YOUR INSTRUCTIONS
Find every line of the records that has "palco" and return it.

PROVIDED DATA
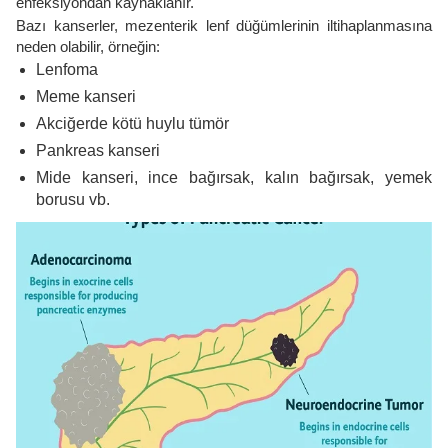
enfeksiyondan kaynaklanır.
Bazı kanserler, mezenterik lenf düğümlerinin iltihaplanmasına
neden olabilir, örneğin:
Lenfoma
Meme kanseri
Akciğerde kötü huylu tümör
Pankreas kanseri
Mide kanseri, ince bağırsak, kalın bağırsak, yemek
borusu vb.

--

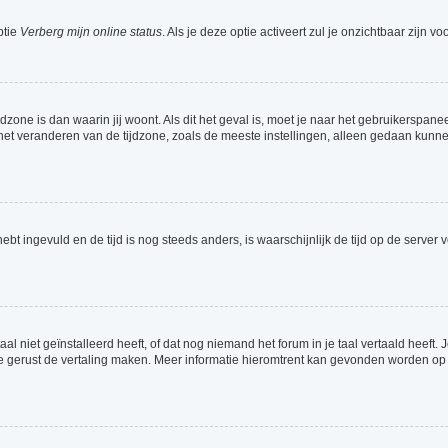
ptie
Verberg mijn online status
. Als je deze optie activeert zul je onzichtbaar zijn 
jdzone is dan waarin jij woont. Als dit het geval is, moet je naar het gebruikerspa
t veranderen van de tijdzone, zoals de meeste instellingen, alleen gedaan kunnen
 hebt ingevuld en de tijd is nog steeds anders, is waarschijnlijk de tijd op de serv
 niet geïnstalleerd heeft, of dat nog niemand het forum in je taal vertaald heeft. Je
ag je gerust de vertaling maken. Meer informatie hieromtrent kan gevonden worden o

---

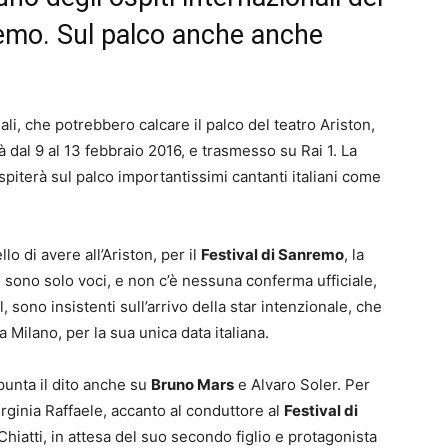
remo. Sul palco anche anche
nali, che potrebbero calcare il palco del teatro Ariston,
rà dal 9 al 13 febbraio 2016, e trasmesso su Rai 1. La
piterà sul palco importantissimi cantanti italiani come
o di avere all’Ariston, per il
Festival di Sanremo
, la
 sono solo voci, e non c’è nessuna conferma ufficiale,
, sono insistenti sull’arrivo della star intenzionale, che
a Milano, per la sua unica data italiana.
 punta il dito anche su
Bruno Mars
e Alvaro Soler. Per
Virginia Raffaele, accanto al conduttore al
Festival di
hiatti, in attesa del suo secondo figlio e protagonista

TASK OUTPUT
remo. Sul palco anche anche
nali, che potrebbero calcare il palco del teatro Ariston,
piterà sul palco importantissimi cantanti italiani come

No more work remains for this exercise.